Vayamos a lo básico: Según el Diccionario panhispánico de dudas, caradura es un adjetivo que define a un sinvergüenza, a un descarado. Precisamente, asomarse a la cotidianidad colombiana o latinoamericana -incluso mundial- es encontrarse con un cinismo expresado entre negativas para acatar la realidad, la confección de eufemismos para reducirla y los pliegues que cada día se le hacen a la verdad para pintarla como un ‘hecho alternativo’ o amoldado a los intereses de terceros.
Estos caraduras tienen un cuero duro, curiosamente, porque parecen infatigables en su misión de esquivar la realidad. Insisten en su discurso hasta dogmatizar seguidores que puedan honrarlos y tributarles todos los respetos que requieran, sean convencidos o sean pagados. Allí están las guardias pretorianas más íntimas y los comités de aplausos tanto presenciales como virtuales.
No es sorpresa por eso que tengamos mandatarios que insisten en que todo va bien cuando la situación en las calles es distinta. No obstante, nada ni nadie parece convencerlos de dientes para afuera que sus decisiones no están funcionando en pro de la comunidad que los eligió y que, por el contrario, el cambio vendido terminó por fundirse entre el sueño y la quimera. La autocrítica es inexistente para ellos y es una derrota a la moral -o al ego-.
Tan acompasados están estos gobernantes caradura a creer solo en sus propias palabras que, pese a que las obras que prometen no despegan y son un caos, se atreven a indicar que todo va dentro del tiempo concertado. Es decir, el desastre va según el cronograma. Y lo peor de todo es que sacan pecho hasta de su puntualidad destructiva. ¡Así son los caraduras!
Rehusarse a aceptar la realidad es un acto de inmadurez que socialmente, incluso, se aplaude como persistencia y capacidad de mantenerse en una filosofía ‘coherente’. Pese a cualquier elogio, vivir en una especie de pararrealidad discursiva parece una moda fértil y rentable para quienes se sustentan en la demagogia política.
Los caraduras insisten en que no les permiten desarrollarse libremente como gobernantes, pero son lentos a la corrección y la disculpa. Estos ‘líderes’ llevan en sus manos la prédica del daño como un comodín para justificar todas sus ideas, por fantásticas que parezcan. Por eso, son ricos en discursos y, generalmente, pobres, muy pobres en ejecución o capacidad de gestión.
Estos cínicos, como los encantadores de serpientes, aprendieron sagazmente que en el discurso público es menester decir lo que la ‘mayoría’ quiere escuchar, pues apelar a su sentir es una fórmula mucho más efectiva y cortoplacista que enseñarles a los ciudadanos o electores las razones que impulsan sus manifestaciones políticas.
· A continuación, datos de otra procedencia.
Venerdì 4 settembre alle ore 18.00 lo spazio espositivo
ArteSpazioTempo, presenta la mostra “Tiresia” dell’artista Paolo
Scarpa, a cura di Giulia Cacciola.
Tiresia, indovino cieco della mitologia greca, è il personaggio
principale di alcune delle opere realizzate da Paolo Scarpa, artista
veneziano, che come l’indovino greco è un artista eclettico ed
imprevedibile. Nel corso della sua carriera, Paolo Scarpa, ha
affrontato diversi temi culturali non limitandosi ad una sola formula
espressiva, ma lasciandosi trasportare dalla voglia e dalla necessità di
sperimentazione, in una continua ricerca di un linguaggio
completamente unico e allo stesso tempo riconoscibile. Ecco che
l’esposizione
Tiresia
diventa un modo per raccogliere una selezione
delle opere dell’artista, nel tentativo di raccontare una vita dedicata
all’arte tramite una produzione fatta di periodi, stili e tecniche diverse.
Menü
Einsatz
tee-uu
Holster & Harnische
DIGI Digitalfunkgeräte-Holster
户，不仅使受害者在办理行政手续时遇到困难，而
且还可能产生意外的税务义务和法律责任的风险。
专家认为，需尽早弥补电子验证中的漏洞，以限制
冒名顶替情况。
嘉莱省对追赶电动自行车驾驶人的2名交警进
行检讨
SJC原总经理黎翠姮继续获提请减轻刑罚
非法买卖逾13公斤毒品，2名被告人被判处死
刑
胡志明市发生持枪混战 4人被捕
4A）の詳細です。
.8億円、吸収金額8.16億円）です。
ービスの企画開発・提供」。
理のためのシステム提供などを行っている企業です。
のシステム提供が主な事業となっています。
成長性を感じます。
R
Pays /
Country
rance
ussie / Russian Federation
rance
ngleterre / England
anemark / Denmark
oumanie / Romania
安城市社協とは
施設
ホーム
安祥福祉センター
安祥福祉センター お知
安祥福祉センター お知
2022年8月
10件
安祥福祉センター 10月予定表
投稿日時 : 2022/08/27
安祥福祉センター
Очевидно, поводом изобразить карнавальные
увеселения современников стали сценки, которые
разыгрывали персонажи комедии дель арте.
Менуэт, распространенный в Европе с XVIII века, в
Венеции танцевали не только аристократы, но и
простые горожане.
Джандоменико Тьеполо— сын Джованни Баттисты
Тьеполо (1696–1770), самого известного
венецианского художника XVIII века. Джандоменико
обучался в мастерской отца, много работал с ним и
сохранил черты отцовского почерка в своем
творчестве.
Así, aunque suene arbitrario, gran parte de la llamada opinión pública se refugia en que se piense bien de ella y que alguien más cure sus propias fracturas.
También, los caraduras pueden endiosarse o sentir que el ejercicio político radica en una apoteosis. De allí que crean que su pensar es regla y señalar al contrario sea el método más efectivo para citar cuanta desgracia aporrea a una sociedad. Pero estos mismos cínicos, cuando llegan al poder y tienen la facultad de cambiar, sucumben ante la caducidad de su retórica y se ven empleados a gobernar así no sepan hacerlo.
Es allí cuando se termina ese idilio con los embustes y comienza una faena que consiste en capotear la realidad comprimiendo el tamaño de los problemas y encontrándoles otros nombres para hacerle zancadilla a la verdad. De este punto es donde germinan ideas como llamar ‘cerco humanitario’ al secuestro o ‘parte de tranquilidad’ al caos administrativo. Para la tristeza de los caraduras, este tipo de ejercicios siempre termina por caerse. En palabras más conocidas, “la gente se cansa de comer cuento”.
Los caraduras están de moda, pese a que su función sea meter los dedos a la boca para seducir con mentiras y procurarse impávidos en el poder que tanto ansiaron. Por eso, en un país como el nuestro, donde se niega la realidad con algo tan básico como una escasez de medicamentos, todo termina en derivarse en la peor enfermedad: mentiras enquistadas. Y para eso, el único antídoto es la verdad, aunque les duela a los caraduras.